Area between Triangle and Rectangle

[orchidthief]

Homework Statement

Consider a large triangle, the tip is located at the origo x=0, it is sloped at an angle θ and -θ relative to the x-axis, relative to the x-axis, its dimensions in x can be considered infinite.

A large stripe/strip/band is placed on top of the triangle but perpendicular to the x-axis so to speak, it has a width b and it's center is located at x=0 and it can be considered infinite in the y direction. (So one edge of the stripe at the start is at x=b/2 and the other at x=-b/2.)

This large stripe can be shifted in the x direction to gradually cover a larger and larger trapezoidal area of the triangle.

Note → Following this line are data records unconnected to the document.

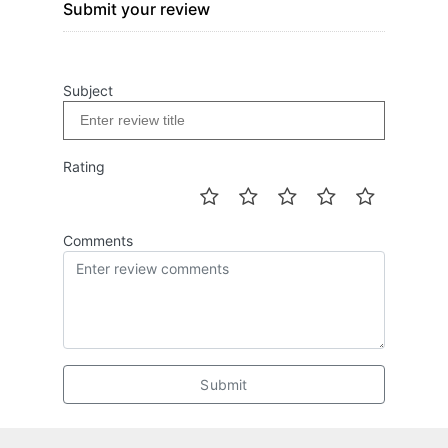
Submit your review
Subject
Rating
Comments
Submit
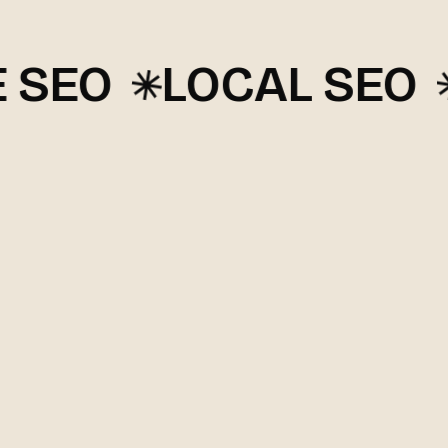
EO
LOCAL SEO
G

The exercise is to find a generalised expression for the area shared by the triangle and the stripe as a function of x.2. The attempt at a solution

What I deduced was that this was a piecewise solution, while x<b/2 the area they share is:

A(x)= tanθ(x+b/2)^2 (a basic area of a triangle, that gives it an area when x=0)

And when x>b/2 it

A(x)=1/2*b*(q+p) (the area of a trapezoid)

Where q=2tanθ(x-b/2) and p=2tanθ(x+b/2) giving me a final expression in this part of:

A(x)=2bx*tanθ

Now my question is, the actual wording of the problem makes it sound like it should be possible to find one elegant expression covering the x>0 regardless of the zone, but I'm just completely lost in how one such might be found. Any help would be nice.

 

[LCKurtz]

Homework Statement

Consider a large triangle, the tip is located at x=0, it is sloped at an angle θ, it's dimensions in x can be considered infinite.

A large rectangle is placed on top of the triangle but perpendicular to the x-axis so to speak, it has a width b and it's center is located at x=0 and it can be considered infinite in the y direction. (So one side of the rectangle at the start is at x=b/2 and the other at x=-b/2.)

This large rectangle can be shifted in the x direction to gradually cover a larger and larger trapezoidal area of the triangle.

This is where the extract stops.